• [Task statement]:
From the entries that follow, report every line in which "ragaszkodási" occurs.

Segment Open

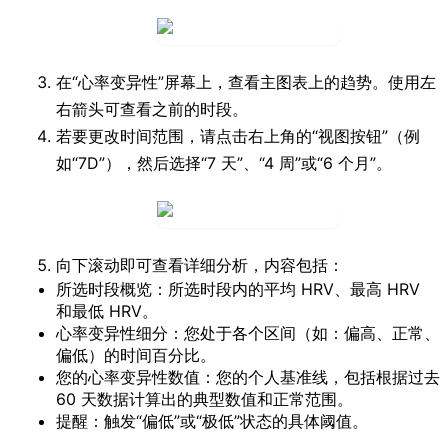
在“心率变异性”屏幕上，查看主图表上的趋势。使用左
右箭头可查看之前的时段。
若要更改时间范围，请点击右上角的“视图按钮”（例
如“7D”），然后选择“7 天”、“4 周”或“6 个月”。
向下滚动即可查看详细分析，内容包括：
所选时段概览
：所选时段内的平均 HRV、最高 HRV
和最低 HRV。
心率变异性细分
：您处于各个区间（如：偏高、正常、
偏低）的时间百分比。
您的心率变异性数值
：您的个人基准线，包括根据过去
60 天数据计算出的典型数值和正常范围。
提醒
：触发“偏低”或“极低”状态的具体阈值。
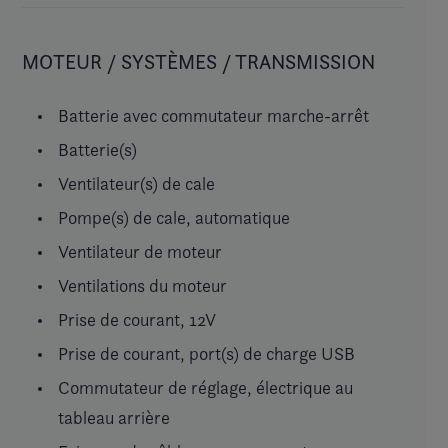
MOTEUR / SYSTÈMES / TRANSMISSION
Batterie avec commutateur marche-arrêt
Batterie(s)
Ventilateur(s) de cale
Pompe(s) de cale, automatique
Ventilateur de moteur
Ventilations du moteur
Prise de courant, 12V
Prise de courant, port(s) de charge USB
Commutateur de réglage, électrique au
tableau arrière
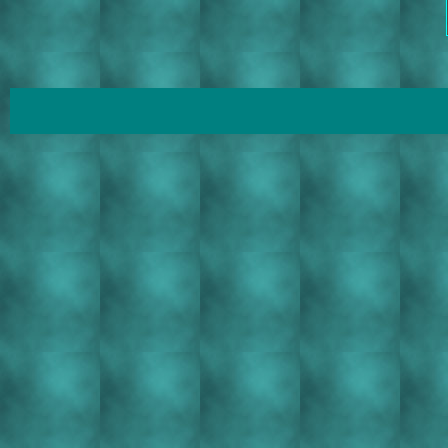
runo runo runo runous runous runous kirjallisuus kirjallisuus kirjailija kirjailija tanka tanka tanka suomi su
kirjallisuus kirjailija kirjailija tanka tanka tanka suomi suomi suomi kieli kieli kieli runo runo runo runous r
suomi suomi kieli kieli kieli runo runo runo runous runous runous kirjallisuus kirjallisuus kirjailija ki
malmi lehmusvuori lehmusvuori lehmusvuori malmi-lehmusvuori malmi-lehmusvuori malmi-lehmusvuori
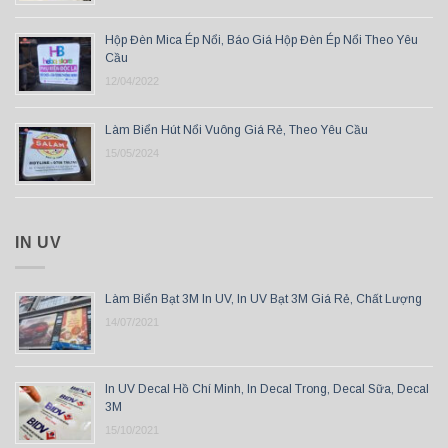
Hộp Đèn Mica Ép Nổi, Báo Giá Hộp Đèn Ép Nổi Theo Yêu
Cầu
12/04/2022
Làm Biển Hút Nổi Vuông Giá Rẻ, Theo Yêu Cầu
15/05/2024
IN UV
Làm Biển Bạt 3M In UV, In UV Bạt 3M Giá Rẻ, Chất Lượng
14/07/2021
In UV Decal Hồ Chí Minh, In Decal Trong, Decal Sữa, Decal
3M
15/10/2021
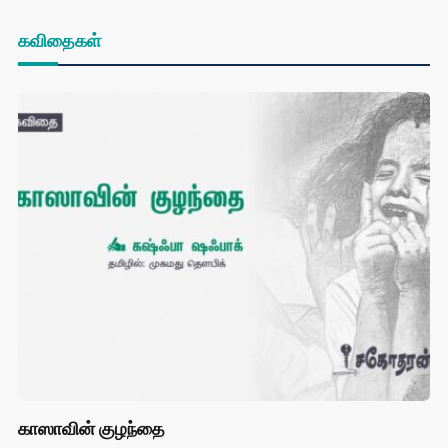
கவிதைகள்
காஸாவின் குழந்தை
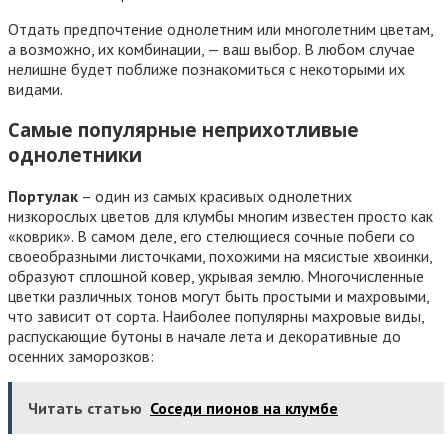
Отдать предпочтение однолетним или многолетним цветам,
а возможно, их комбинации, — ваш выбор. В любом случае
нелишне будет поближе познакомиться с некоторыми их
видами.
Самые популярные неприхотливые
однолетники
Портулак
– один из самых красивых однолетних
низкорослых цветов для клумбы многим известен просто как
«коврик». В самом деле, его стелющиеся сочные побеги со
своеобразными листочками, похожими на мясистые хвоинки,
образуют сплошной ковер, укрывая землю. Многочисленные
цветки различных тонов могут быть простыми и махровыми,
что зависит от сорта. Наиболее популярны махровые виды,
распускающие бутоны в начале лета и декоративные до
осенних заморозков:
Читать статью
Соседи пионов на клумбе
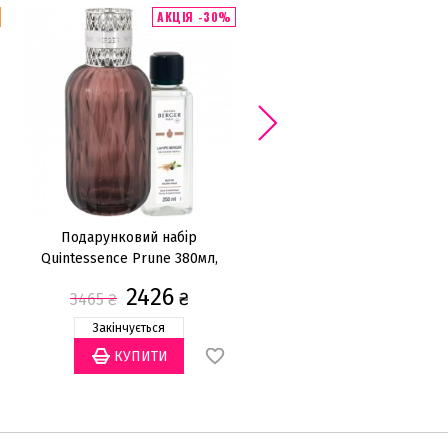
АКЦІЯ -30%
Подарунковий набір
Подарунковий набір Pomel
Quintessence Prune 380мл,
Nude 340мл, скло
скло
2426
4470
₴
₴
3465
₴
Закінчується
Закінчується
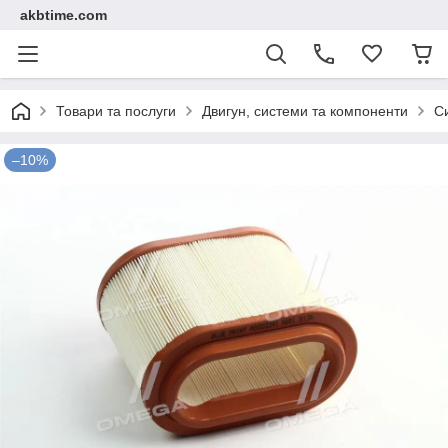
akbtime.com
Товари та послуги
Двигун, системи та компоненти
С
–10%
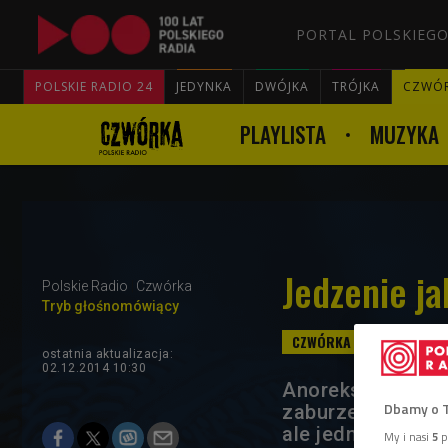
PORTAL POLSKIEGO
POLSKIE RADIO 24
JEDYNKA
DWÓJKA
TRÓJKA
CZWÓ
PLAYLISTA
MUZYKA
Jedzenie ja
Polskie Radio
Czwórka
Tryb głośnomówiący
ostatnia aktualizacja:
02.12.2014 10:30
Anoreksja i bulim
Dbamy o 
zaburzeniach odż
ale jedna przycz
My i nasi
5
p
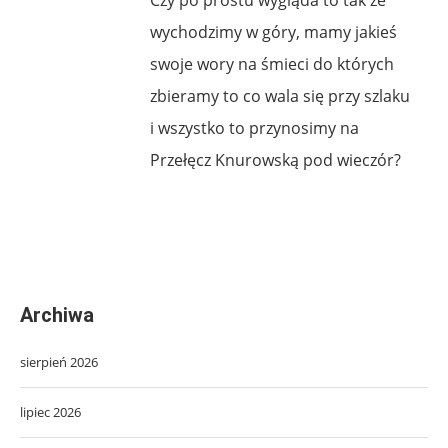
wychodzimy w góry, mamy jakieś
swoje wory na śmieci do których
zbieramy to co wala się przy szlaku
i wszystko to przynosimy na
Przełęcz Knurowską pod wieczór?
Archiwa
sierpień 2026
lipiec 2026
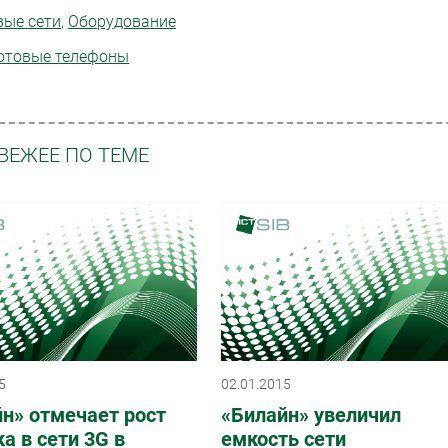
вые сети
,
Оборудование
отовые телефоны
ВЕЖЕЕ ПО ТЕМЕ
5
02.01.2015
н» отмечает рост
«Билайн» увеличил
а в сети 3G в
емкость сети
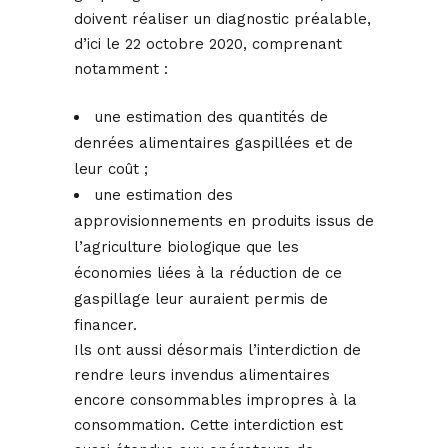
doivent réaliser un diagnostic préalable,
d’ici le 22 octobre 2020, comprenant
notamment :
une estimation des quantités de
denrées alimentaires gaspillées et de
leur coût ;
une estimation des
approvisionnements en produits issus de
l’agriculture biologique que les
économies liées à la réduction de ce
gaspillage leur auraient permis de
financer.
Ils ont aussi désormais l’interdiction de
rendre leurs invendus alimentaires
encore consommables impropres à la
consommation. Cette interdiction est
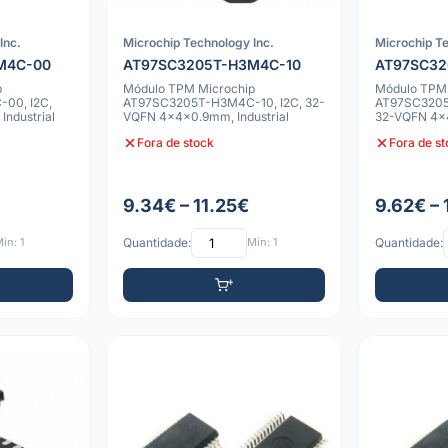
Inc.
Microchip Technology Inc.
Microchip Te
M4C-00
AT97SC3205T-H3M4C-10
AT97SC32
p
Módulo TPM Microchip
Módulo TPM 
00, I2C,
AT97SC3205T-H3M4C-10, I2C, 32-
AT97SC3205
ndustrial
VQFN 4x4x0.9mm, Industrial
32-VQFN 4x4
Fora de stock
Fora de s
9.34€ – 11.25€
9.62€ – 
ín: 1
Quantidade:
Mín: 1
Quantidade:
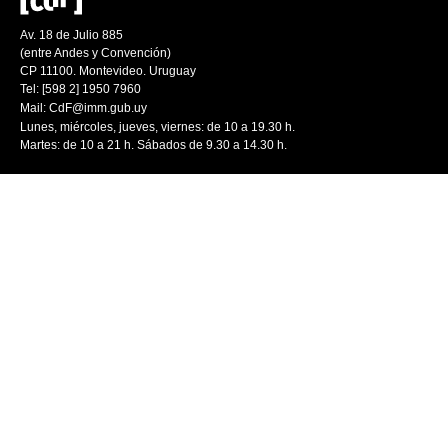
Av. 18 de Julio 885
(entre Andes y Convención)
CP 11100. Montevideo. Uruguay
Tel: [598 2] 1950 7960
Mail:
CdF@imm.gub.uy
Lunes, miércoles, jueves, viernes: de 10 a 19.30 h.
Martes: de 10 a 21 h. Sábados de 9.30 a 14.30 h.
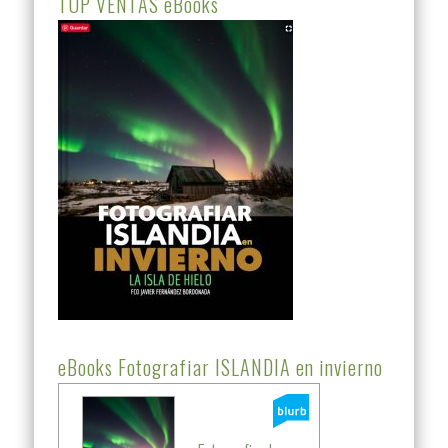
TOP VENTAS eBooks
eBooks Fotografiar ISLANDIA en invierno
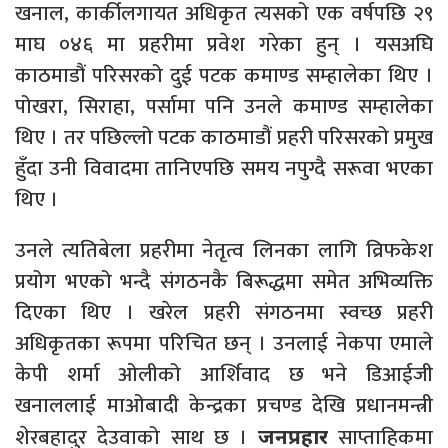
खनाल, कार्कीलगायत अधिकृत त्यसको एक वर्षपछि २९
माघ ०४६ मा प्रहरीमा प्रवेश गरेका हुन् । यसअघि
काठमाडौं परिसरको दुई पटक कमाण्ड सम्हालेका थिए ।
पोखरा, सिराहा, पर्सामा पनि उनले कमाण्ड सम्हालेका
थिए । तर पछिल्लो पटक काठमाडौं प्रहरी परिसरको प्रमुख
हुँदा उनी विवादमा तानिएपछि समय नपुग्दै सरूवा भएका
थिए ।
उनले त्यतिबेला प्रहरीमा नेतृत्व लिनका लागि व्रिफकेश
प्रयोग भएको भन्दै संगठनकै बिरूद्धमा समेत अभिव्यक्ति
दिएका थिए । खरेल प्रहरी संगठनमा स्वच्छ प्रहरी
अधिकृतका रूपमा परिचित छन् । उनलाई नेकपा एमाले
केपी शर्मा ओलीको आर्शिवाद छ भने डिआईजी
खनाललाई माओबादी केन्द्रका प्रचण्ड देखि प्रधानमन्त्री
शेरबहादुर देउवाको साथ छ ।
साप्ताहिकमा
जनप्रहार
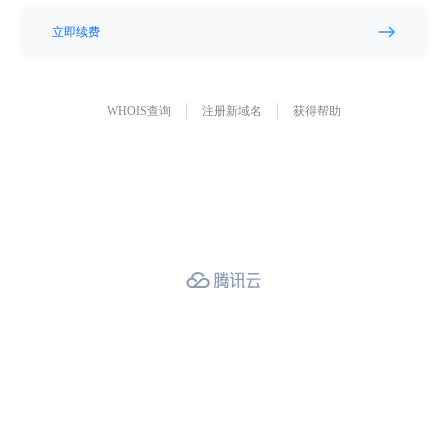
立即续费
WHOIS查询
注册新域名
获得帮助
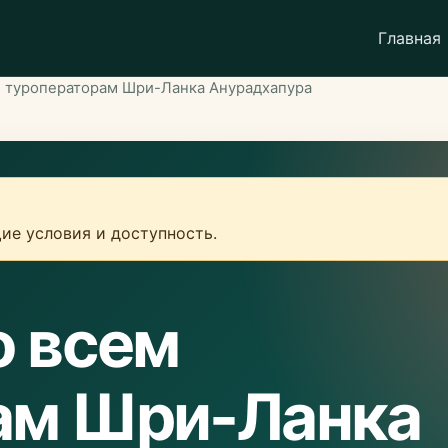
Главная
м туроператорам Шри-Ланка Анурадхапура
ие условия и доступность.
о всем
ам Шри-Ланка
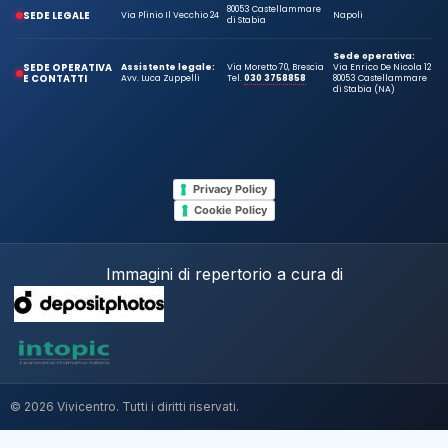
80053 Castellammare
SEDE LEGALE
Via Plinio Il Vecchio 24
Napoli
di Stabia
Sede operativa:
SEDE OPERATIVA
Assistente legale:
Via Moretto 70, Brescia
Via Enrico De Nicola 12
E CONTATTI
Avv. Luca Zuppelli
Tel.
030 3758858
80053 Castellammare
di Stabia (NA)
Privacy Policy
Cookie Policy
Immagini di repertorio a cura di
© 2026 Vivicentro. Tutti i diritti riservati.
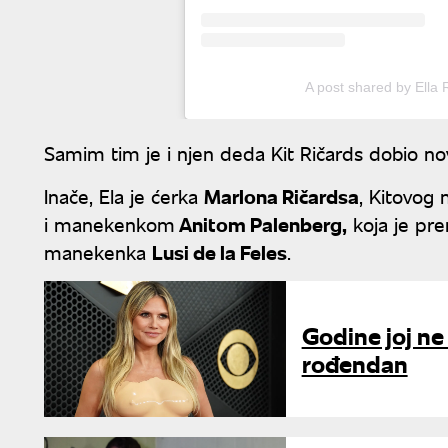
A post shared by Ella 
Samim tim je i njen deda Kit Ričards dobio no
Inače, Ela je ćerka
Marlona Ričardsa
, Kitovog 
i manekenkom
Anitom Palenberg,
koja je pre
manekenka
Lusi de la Feles
.
Godine joj ne
rođendan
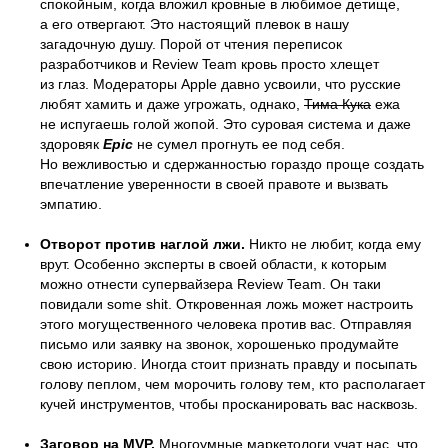
спокойным, когда вложил кровные в любимое детище,
а его отвергают. Это настоящий плевок в нашу
загадочную душу. Порой от чтения переписок
разработчиков и Review Team кровь просто хлещет
из глаз. Модераторы Apple давно усвоили, что русские
любят хамить и даже угрожать, однако,
Тима Кука
ежа
не испугаешь голой жопой. Это суровая система и даже
здоровяк
Epic
не сумел прогнуть ее под себя.
Но вежливостью и сдержанностью гораздо проще создать
впечатление уверенности в своей правоте и вызвать
эмпатию.
Отворот против наглой лжи.
Никто не любит, когда ему
врут. Особенно эксперты в своей области, к которым
можно отнести супервайзера Review Team. Он таки
повидали some shit. Откровенная ложь может настроить
этого могущественного человека против вас. Отправляя
письмо или заявку на звонок, хорошенько продумайте
свою историю. Иногда стоит признать правду и посыпать
голову пеплом, чем морочить голову тем, кто располагает
кучей инструментов, чтобы просканировать вас насквозь.
Заговор на MVP.
Многоумные маркетологи учат нас, что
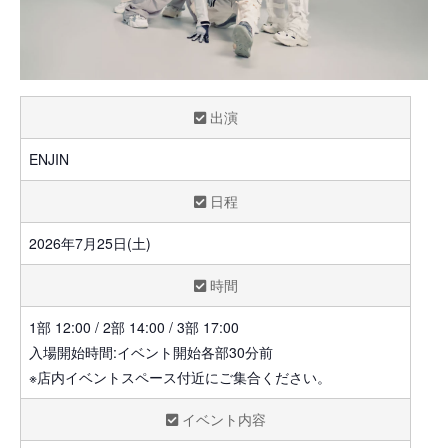
出演
ENJIN
日程
2026年7月25日(土)
時間
1部 12:00 / 2部 14:00 / 3部 17:00
入場開始時間:イベント開始各部30分前
※店内イベントスペース付近にご集合ください。
イベント内容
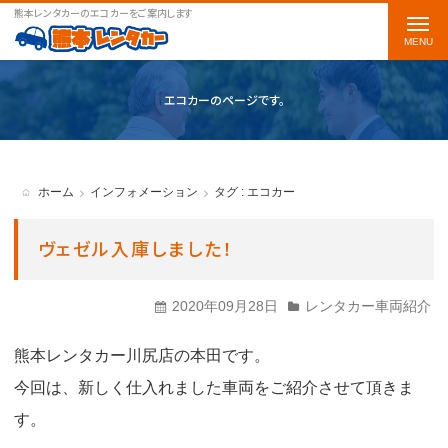
熊本レンタカーのエコカーをご案内します
t
o
g
エコカーのページです。
g
l
e
ホーム
インフォメーション
タグ : エコカー
n
a
ヴェゼル入庫しました！
v
i
2020年09月28日
レンタカー車両紹介
g
熊本レンタカー川尻店の本田です。
a
今回は、新しく仕入れました車両をご紹介させて頂きま
t
す。
i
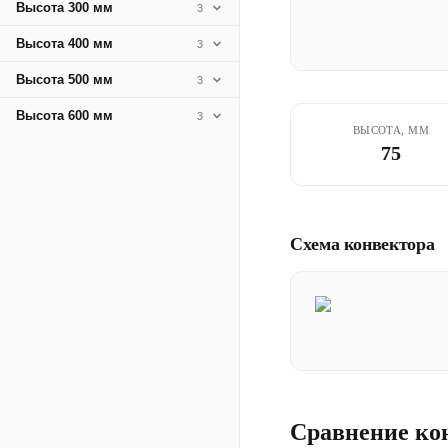
Высота 300 мм
3
Высота 400 мм
3
Высота 500 мм
3
Высота 600 мм
3
ВЫСОТА, ММ
75
Схема конвектора
Сравнение ко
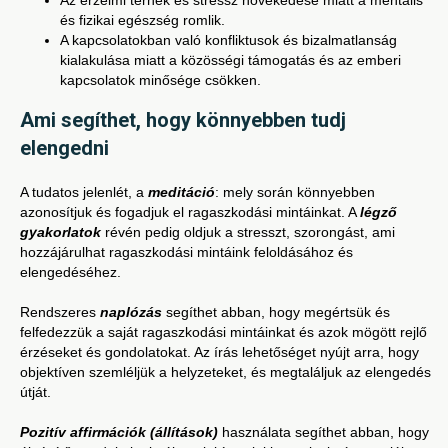
és fizikai egészség romlik.
A kapcsolatokban való konfliktusok és bizalmatlanság
kialakulása miatt a közösségi támogatás és az emberi
kapcsolatok minősége csökken.
Ami segíthet, hogy könnyebben tudj
elengedni
A tudatos jelenlét, a
meditáció
: mely során könnyebben
azonosítjuk és fogadjuk el ragaszkodási mintáinkat. A
légző
gyakorlatok
révén pedig oldjuk a stresszt, szorongást, ami
hozzájárulhat ragaszkodási mintáink feloldásához és
elengedéséhez.
Rendszeres
naplózás
segíthet abban, hogy megértsük és
felfedezzük a saját ragaszkodási mintáinkat és azok mögött rejlő
érzéseket és gondolatokat. Az írás lehetőséget nyújt arra, hogy
objektíven szemléljük a helyzeteket, és megtaláljuk az elengedés
útját.
Pozitív affirmációk (állítások)
használata segíthet abban, hogy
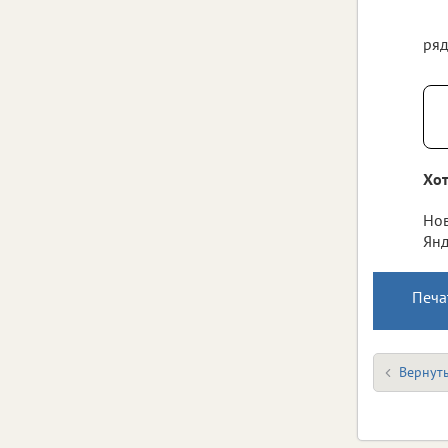
ряд
Хот
Нов
Янд
Печа
Вернуть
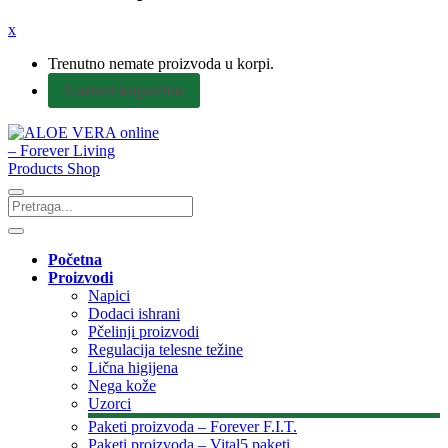
x
Trenutno nemate proizvoda u korpi.
Nastavi kupovinu
Početna
Proizvodi
Napici
Dodaci ishrani
Pčelinji proizvodi
Regulacija telesne težine
Lična higijena
Nega kože
Uzorci
Paketi proizvoda – Forever F.I.T.
Paketi proizvoda – Vital5 paketi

Segment Closed

• [Answer to this problem]:
azonosítjuk és fogadjuk el ragaszkodási mintáinkat. A
hozzájárulhat ragaszkodási mintáink feloldásához és
felfedezzük a saját ragaszkodási mintáinkat és azok mögött rejlő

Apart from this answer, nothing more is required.